I want to confront the issue but we have had this conversation before and I have always been insecure so I know that he is going to think, "here we go again". I know that he is at his end with my insecurities so I don't want to bring this up again but I'm miserable and so need his attention right now.


----------



## it-guy (Jan 6, 2011)

If your not bring it up you are not being honest. And then you will put up walls. This is not your problem. This is not his problem. This is a relationship problem. You both need to work on this. I would advise not only talking about this....but also talking to each other about your emotional needs. Google that.
_Posted via Mobile Device_


----------



## alwaysnforever (Jun 16, 2011)

So I brought up finding the email to my husband.

I asked him if he was emailing friends on FB. He stated no and I told him that I found the message that he sent to this "female" friend. He stated that he sent her an instant message when he saw that she was online but she became offline and when she did respond, her response went into his FB Inbox.

I was not aware that this did this on FB but he did show me and yes it did do exactly as he stated. I guess I don't chat enough on FB to have noticed this.

He did admit that they chatted every so often but there was nothing to worry about. I want to believe him so bad but my insecurities are preventing me from doing so. 

The conversation did not end in raised voices, yelling, etc so I am hoping that this is a start.

I told him that I wanted to be able to share my fears with him and that getting his take on what happened help me to understand what happened and cleared some of the things I was reading into the email.

However, this am...again, my stomach is in knots. I am so afraid that right now, he is thinking, this woman is never going to believe in our relationship. I am sure that at one point or another, he is eventually going to get tired of my insecurities. I know that he is at a breaking point and I just hope that our conversation last night didn't get him there.

Any feedback, advice, etc would be greatly appreciated.


----------



## 2xloser (May 8, 2011)

Share your insecurities, heightened by this email/FB message. 

Tell him you've taken the time to research, and learned that a key to getting past such things in a relationship is open transparency and access to emails, chats, facebook, cellphones -- and you'd greatly appreciate the message of trust it would show if he would open all of his up to you (of course, you must do the same).

If he does, you have an open book and can see exactly what he's doing.
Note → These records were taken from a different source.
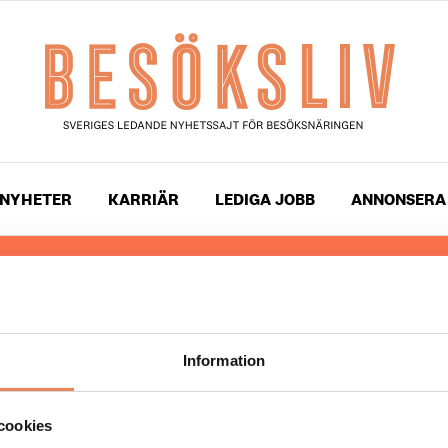
NYHETER
KARRIÄR
LEDIGA JOBB
ANNONSERA
 läser du landets mest uppdaterade nyheter och snackis
ingen. Besöksliv i sin tryckta form är ett affärsmagasin 
ch ledare inom besöksnäringen. Tidningen ges ut av
Visi
Information
UPPHOVSRÄTT
cookies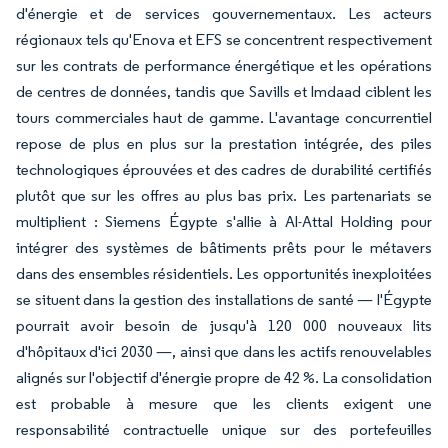
d'énergie et de services gouvernementaux. Les acteurs
régionaux tels qu'Enova et EFS se concentrent respectivement
sur les contrats de performance énergétique et les opérations
de centres de données, tandis que Savills et Imdaad ciblent les
tours commerciales haut de gamme. L'avantage concurrentiel
repose de plus en plus sur la prestation intégrée, des piles
technologiques éprouvées et des cadres de durabilité certifiés
plutôt que sur les offres au plus bas prix. Les partenariats se
multiplient : Siemens Égypte s'allie à Al-Attal Holding pour
intégrer des systèmes de bâtiments prêts pour le métavers
dans des ensembles résidentiels. Les opportunités inexploitées
se situent dans la gestion des installations de santé — l'Égypte
pourrait avoir besoin de jusqu'à 120 000 nouveaux lits
d'hôpitaux d'ici 2030 —, ainsi que dans les actifs renouvelables
alignés sur l'objectif d'énergie propre de 42 %. La consolidation
est probable à mesure que les clients exigent une
responsabilité contractuelle unique sur des portefeuilles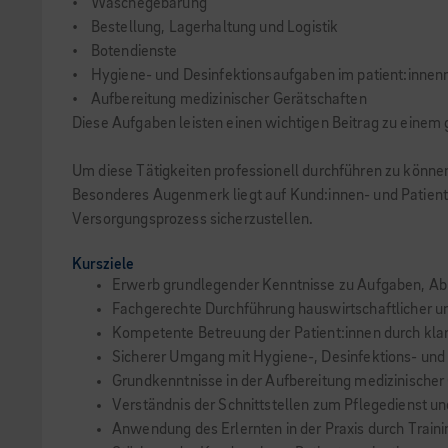
• Wäschegebarung
• Bestellung, Lagerhaltung und Logistik
• Botendienste
• Hygiene- und Desinfektionsaufgaben im patient:innen
• Aufbereitung medizinischer Gerätschaften
Diese Aufgaben leisten einen wichtigen Beitrag zu einem 
Um diese Tätigkeiten professionell durchführen zu können
Besonderes Augenmerk liegt auf Kund:innen- und Patient:
Versorgungsprozess sicherzustellen.
Kursziele
Erwerb grundlegender Kenntnisse zu Aufgaben, Ablä
Fachgerechte Durchführung hauswirtschaftlicher und
Kompetente Betreuung der Patient:innen durch klar
Sicherer Umgang mit Hygiene-, Desinfektions- und
Grundkenntnisse in der Aufbereitung medizinischer
Verständnis der Schnittstellen zum Pflegedienst u
Anwendung des Erlernten in der Praxis durch Traini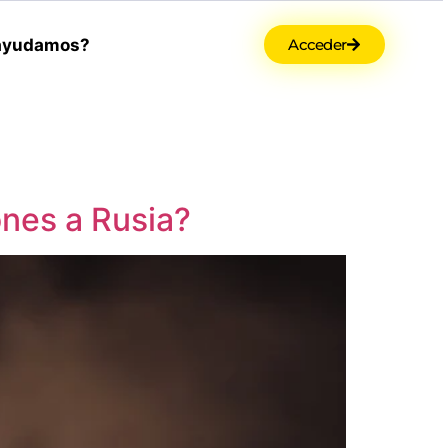
ayudamos?
Acceder
ones a Rusia?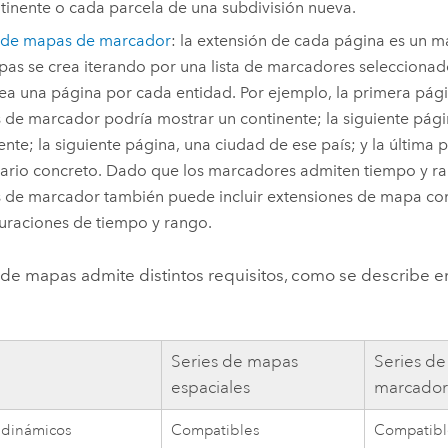
tinente o cada parcela de una subdivisión nueva.
s de mapas de marcador
: la extensión de cada página es un m
as se crea iterando por una lista de marcadores seleccionado
ea una página por cada entidad. Por ejemplo, la primera pági
de marcador podría mostrar un continente; la siguiente pági
ente; la siguiente página, una ciudad de ese país; y la última 
ario concreto. Dado que los marcadores admiten tiempo y ra
de marcador también puede incluir extensiones de mapa con 
uraciones de tiempo y rango.
de mapas admite distintos requisitos, como se describe en
Series de mapas
Series d
espaciales
marcado
 dinámicos
Compatibles
Compatibl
You can tak a brief time to understanbd what he is (and/or isn't) doing that is problematic. It won't (and shouldn't) 100% remove any fears, as much can be done underground/not easily traceable, but should give you a good idea just from the discussion alone. If he won't, he's got something to hide and you have your suspicions confirmed and reason to be investigating or taking further action.


----------



## Corkey88 (Sep 16, 2010)

2Xloser is right...complete transparency is key to solving your problem. Nothing on his FB site or on yours for that matter, needs to be secret from one another. Everything should be accessible to both of you.

I am not a fan of FB.....I think it is the gateway drug to harming many relationships. It is always available, always beckoning....go chat with an old fling versus talking out problems with your spouse...that is how it starts. I canceled my FB account and, for a long term solution, I would encourage both you and your husband to do the same. I am NOT saying FB causes affairs, but it does make it easy to start one.


----------



## disabled (Jun 21, 2011)

Corkey88 said:


> 2Xloser is right...complete transparency is key to solving your problem. Nothing on his FB site or on yours for that matter, needs to be secret from one another. Everything should be accessible to both of you.
> 
> I am not a fan of FB.....I think it is the gateway drug to harming many relationships. It is always available, always beckoning....go chat with an old fling versus talking out problems with your spouse...that is how it starts. I canceled my FB account and, for a long term solution, I would encourage both you and your husband to do the same. I am NOT saying FB causes affairs, but it does make it easy to start one.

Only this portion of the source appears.